Colloque international : L’Université face aux dérives autoritaires du néolibéralisme - Le cas chilien

Du 4 au 5 juin 2026

En France actuellement, des inquiétudes pointent quant aux libertés académiques : évaluation standardisée des formations et des laboratoires par l’HCERES, annulation de colloques scientifiques, généralisation des appels à projets formulés dans un vocabulaire technocratique.

Ces inquiétudes font écho à un contexte mondial caractérisé par un certain nombre de dérives autoritaires des démocraties libérales : « thérapies de choc » imposées par Bolsonaro aux Universités du Brésil, coups de tronçonneuse sur l’ensemble des services publics de Javier Milei en Argentine, projet de démantèlement du Ministère de l’éducation par le deuxième gouvernement Trump aux Etats-Unis.

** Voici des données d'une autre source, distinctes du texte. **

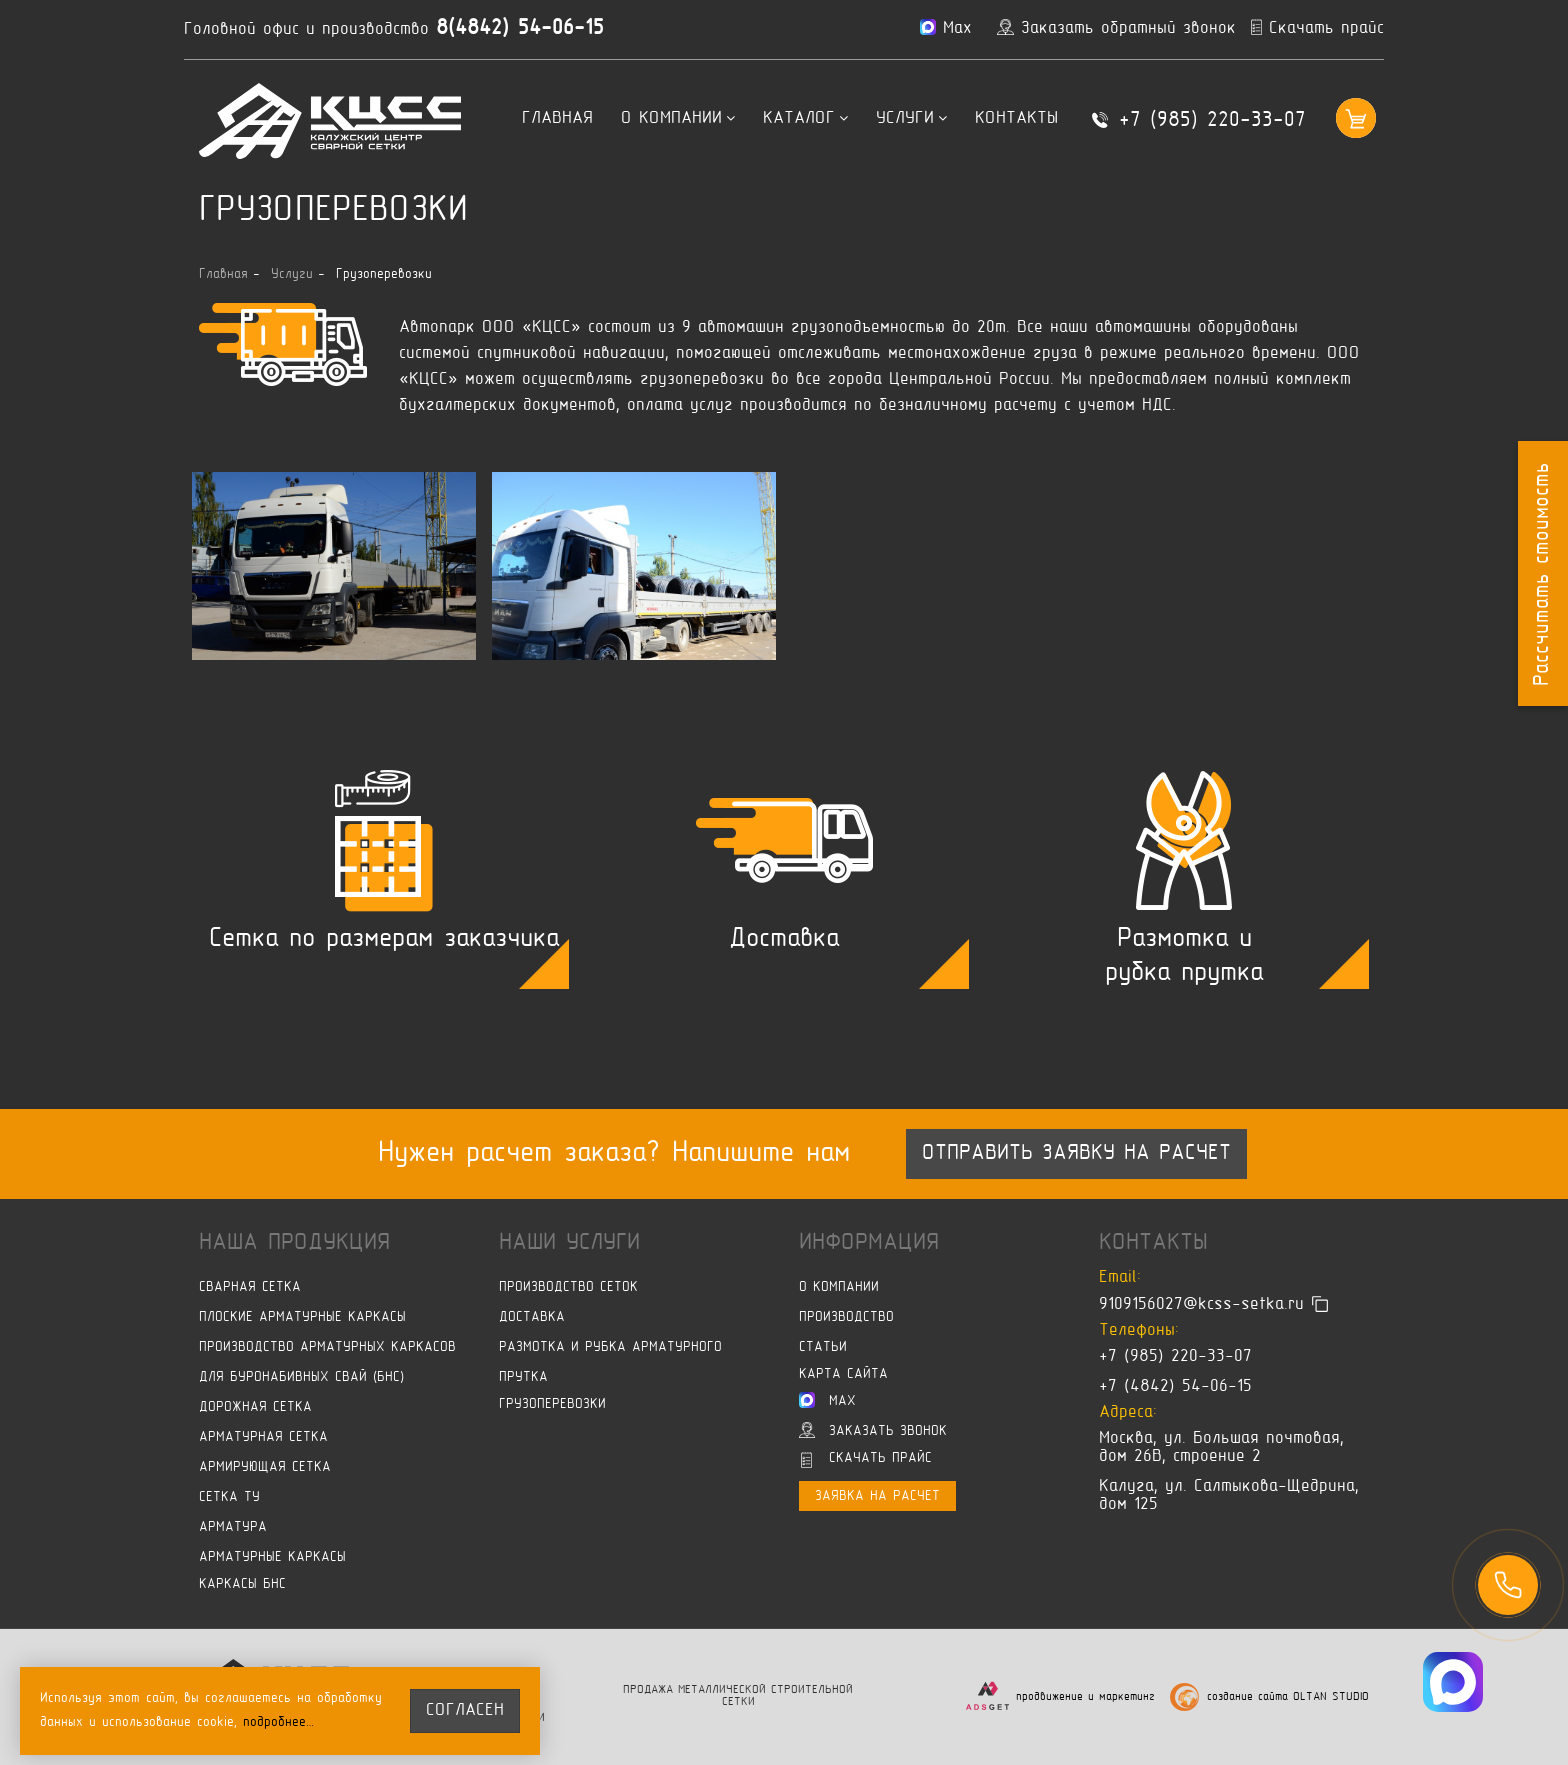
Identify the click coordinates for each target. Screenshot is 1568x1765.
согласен (465, 1711)
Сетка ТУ (229, 1497)
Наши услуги (569, 1243)
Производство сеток (568, 1287)
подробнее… (279, 1722)
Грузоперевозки (552, 1404)
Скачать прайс (866, 1460)
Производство (846, 1317)
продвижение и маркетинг (1085, 1697)
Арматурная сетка (263, 1437)
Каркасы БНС (242, 1584)
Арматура (233, 1527)
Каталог (805, 119)
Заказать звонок (873, 1430)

Ces phénomènes s’accompagnent d’une remise en question des libertés académiques, virant parfois à une véritable chasse aux opposants politiques dans les institutions universitaires. Ces phénomènes de restriction des libertés, couplés à des coupes massives dans les budgets dédiés à l’enseignement et à la recherche, nous appellent à donner de la profondeur à notre regard sur le présent, à le nourrir d’une réflexion philosophique et historique sur des épisodes ou moments marquants de l’histoire récente des institutions.

Le cas chilien apparaît comme un marqueur fondamental de cette histoire du néolibéralisme autoritaire, avec un processus accéléré de libéralisation de l’économie suite à la mise en place de la dictature du général Pinochet en 1973, instaurée par un coup d’Etat militaire d’une extrême violence, dans un pays profondément divisé. Aujourd’hui encore, le Chili représente à la fois un lieu de contestation très marqué contre les politiques néolibérales héritées de la dictature, comme l’a montré le mouvement social massif de 2019 à 2021 ; mais aussi un pays dans lequel l’héritage du régime militaire néolibéral est encore très vivant, comme en témoigne notamment l’actualité politique récente et la présence d’un candidat d’extrême-droite au deuxième tour des élections présidentielles de 2025. Aussi les liens entre néolibéralisme et autoritarisme politique ont-ils été placés au centre des travaux des chercheur.e.s chiliens depuis plusieurs décennies, avec une attention toute particulière portée aux effets de ces politiques sur l’institution universitaire en général, et sur la place qu’y occupe l’enseignement et la recherche philosophique en particulier. Ces travaux, non accessibles en français pour la plupart, sont pourtant très éclairants pour penser des phénomènes à l’œuvre aujourd’hui dans de nombreux pays du monde. 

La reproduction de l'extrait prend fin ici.